Give only the number of lines in these records that contain the word "Time".

=-=-=

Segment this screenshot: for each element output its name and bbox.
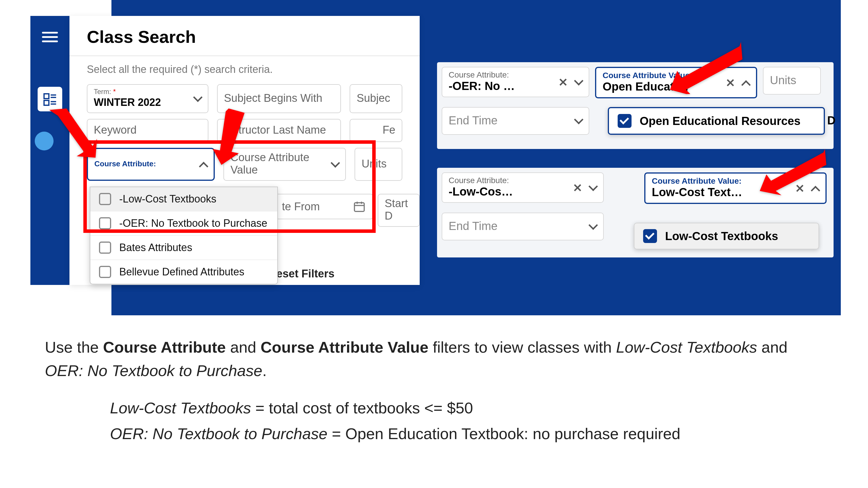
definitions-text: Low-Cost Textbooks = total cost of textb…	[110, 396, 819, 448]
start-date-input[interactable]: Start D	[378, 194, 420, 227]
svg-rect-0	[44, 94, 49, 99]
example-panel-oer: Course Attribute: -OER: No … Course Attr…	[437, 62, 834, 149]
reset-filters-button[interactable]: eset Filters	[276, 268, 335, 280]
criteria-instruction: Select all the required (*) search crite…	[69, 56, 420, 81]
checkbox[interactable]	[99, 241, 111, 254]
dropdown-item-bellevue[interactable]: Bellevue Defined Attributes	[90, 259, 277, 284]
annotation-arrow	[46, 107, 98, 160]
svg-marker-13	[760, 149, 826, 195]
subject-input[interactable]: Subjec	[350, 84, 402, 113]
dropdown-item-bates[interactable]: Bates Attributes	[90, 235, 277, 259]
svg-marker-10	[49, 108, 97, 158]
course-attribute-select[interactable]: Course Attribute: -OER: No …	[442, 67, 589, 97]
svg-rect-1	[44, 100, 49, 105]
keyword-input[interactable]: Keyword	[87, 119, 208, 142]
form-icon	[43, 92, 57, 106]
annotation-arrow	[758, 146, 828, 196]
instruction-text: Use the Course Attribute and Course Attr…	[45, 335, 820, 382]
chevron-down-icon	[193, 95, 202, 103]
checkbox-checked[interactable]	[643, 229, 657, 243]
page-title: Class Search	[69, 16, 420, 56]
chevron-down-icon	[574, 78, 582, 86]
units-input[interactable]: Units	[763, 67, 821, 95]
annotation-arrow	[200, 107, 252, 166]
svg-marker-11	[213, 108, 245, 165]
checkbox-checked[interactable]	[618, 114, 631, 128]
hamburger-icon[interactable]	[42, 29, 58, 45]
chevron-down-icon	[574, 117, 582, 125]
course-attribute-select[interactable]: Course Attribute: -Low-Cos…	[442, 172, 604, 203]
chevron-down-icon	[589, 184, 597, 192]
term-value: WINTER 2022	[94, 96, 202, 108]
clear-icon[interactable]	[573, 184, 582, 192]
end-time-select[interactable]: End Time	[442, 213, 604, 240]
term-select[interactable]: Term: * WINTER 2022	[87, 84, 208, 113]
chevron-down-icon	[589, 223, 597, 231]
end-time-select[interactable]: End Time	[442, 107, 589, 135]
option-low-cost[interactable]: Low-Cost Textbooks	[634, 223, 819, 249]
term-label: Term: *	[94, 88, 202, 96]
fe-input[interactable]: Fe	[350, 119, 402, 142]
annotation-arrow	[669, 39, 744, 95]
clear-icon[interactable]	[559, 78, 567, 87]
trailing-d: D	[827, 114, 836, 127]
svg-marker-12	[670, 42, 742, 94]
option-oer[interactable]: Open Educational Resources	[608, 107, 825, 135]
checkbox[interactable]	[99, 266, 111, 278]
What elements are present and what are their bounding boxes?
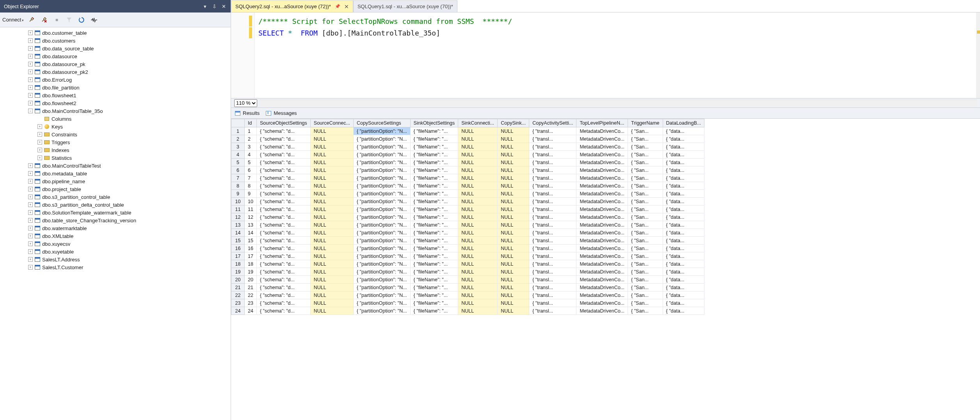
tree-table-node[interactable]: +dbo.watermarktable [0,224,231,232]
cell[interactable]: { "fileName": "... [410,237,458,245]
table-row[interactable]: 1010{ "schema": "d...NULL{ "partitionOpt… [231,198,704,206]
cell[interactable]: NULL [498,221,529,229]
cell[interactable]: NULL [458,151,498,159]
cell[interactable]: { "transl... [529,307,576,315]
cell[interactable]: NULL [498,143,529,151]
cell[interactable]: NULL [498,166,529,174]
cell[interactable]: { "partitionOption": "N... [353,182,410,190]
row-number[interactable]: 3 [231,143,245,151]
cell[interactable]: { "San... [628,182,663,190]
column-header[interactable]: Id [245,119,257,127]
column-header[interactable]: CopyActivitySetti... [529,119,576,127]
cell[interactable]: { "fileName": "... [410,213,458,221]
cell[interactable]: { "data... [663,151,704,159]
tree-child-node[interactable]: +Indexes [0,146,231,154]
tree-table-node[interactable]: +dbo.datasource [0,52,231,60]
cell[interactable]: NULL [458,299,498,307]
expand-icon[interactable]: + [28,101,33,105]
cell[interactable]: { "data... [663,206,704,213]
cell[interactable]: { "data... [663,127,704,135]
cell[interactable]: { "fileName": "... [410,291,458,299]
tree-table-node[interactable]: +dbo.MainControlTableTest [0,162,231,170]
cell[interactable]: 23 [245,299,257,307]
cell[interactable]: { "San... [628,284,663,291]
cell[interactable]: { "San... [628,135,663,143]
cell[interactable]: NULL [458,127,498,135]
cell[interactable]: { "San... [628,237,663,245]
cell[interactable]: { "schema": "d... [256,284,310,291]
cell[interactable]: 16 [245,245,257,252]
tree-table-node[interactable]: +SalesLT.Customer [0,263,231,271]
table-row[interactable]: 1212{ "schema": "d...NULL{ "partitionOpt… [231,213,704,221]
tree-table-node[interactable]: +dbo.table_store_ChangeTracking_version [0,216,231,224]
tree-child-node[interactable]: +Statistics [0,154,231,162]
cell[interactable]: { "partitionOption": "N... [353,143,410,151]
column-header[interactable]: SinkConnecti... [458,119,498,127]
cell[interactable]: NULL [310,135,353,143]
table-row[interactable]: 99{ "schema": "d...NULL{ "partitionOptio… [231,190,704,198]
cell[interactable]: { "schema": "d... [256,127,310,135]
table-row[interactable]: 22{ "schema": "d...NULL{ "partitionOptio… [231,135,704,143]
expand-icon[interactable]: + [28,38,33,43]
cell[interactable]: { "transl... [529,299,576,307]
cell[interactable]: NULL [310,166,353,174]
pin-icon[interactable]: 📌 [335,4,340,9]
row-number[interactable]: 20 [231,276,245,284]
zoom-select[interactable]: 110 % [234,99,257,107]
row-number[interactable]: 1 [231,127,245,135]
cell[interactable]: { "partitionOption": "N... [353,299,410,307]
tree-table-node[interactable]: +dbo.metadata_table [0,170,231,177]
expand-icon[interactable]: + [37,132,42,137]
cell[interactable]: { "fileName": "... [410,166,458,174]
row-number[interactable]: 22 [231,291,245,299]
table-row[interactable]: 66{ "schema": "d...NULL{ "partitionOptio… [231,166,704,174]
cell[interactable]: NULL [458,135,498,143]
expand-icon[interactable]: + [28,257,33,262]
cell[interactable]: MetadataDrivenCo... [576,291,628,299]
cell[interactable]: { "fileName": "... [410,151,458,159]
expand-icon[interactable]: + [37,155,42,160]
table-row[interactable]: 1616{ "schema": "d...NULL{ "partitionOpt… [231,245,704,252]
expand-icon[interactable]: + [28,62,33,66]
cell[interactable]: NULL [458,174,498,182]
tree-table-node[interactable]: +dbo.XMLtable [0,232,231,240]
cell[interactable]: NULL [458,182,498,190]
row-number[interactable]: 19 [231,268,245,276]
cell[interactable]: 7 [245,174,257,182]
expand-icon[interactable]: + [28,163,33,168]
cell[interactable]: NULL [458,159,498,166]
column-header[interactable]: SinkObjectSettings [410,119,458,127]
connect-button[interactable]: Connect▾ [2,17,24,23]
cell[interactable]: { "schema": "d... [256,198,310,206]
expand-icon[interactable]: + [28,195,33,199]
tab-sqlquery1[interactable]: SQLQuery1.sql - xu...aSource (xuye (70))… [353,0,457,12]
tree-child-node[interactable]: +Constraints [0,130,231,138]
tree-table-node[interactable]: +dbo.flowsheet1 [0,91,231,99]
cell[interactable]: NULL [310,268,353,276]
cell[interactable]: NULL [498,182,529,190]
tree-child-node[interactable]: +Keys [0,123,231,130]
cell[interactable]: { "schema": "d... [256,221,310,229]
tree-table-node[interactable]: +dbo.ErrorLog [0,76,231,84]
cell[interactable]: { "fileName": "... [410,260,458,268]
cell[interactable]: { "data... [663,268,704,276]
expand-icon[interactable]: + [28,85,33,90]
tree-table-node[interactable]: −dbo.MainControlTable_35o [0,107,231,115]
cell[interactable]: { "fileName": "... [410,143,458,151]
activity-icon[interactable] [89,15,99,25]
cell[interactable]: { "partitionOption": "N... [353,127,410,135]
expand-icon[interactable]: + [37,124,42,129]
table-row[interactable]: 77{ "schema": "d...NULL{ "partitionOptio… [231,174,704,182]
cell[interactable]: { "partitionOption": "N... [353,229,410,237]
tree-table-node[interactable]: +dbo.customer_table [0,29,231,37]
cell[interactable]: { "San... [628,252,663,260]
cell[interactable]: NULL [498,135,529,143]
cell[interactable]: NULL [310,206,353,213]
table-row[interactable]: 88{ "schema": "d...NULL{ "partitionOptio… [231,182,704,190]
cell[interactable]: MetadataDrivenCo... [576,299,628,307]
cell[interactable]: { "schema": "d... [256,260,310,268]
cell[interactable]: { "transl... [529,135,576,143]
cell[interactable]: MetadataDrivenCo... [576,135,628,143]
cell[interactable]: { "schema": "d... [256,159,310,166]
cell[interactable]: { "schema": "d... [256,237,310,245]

=-=-=

== Your response ==
2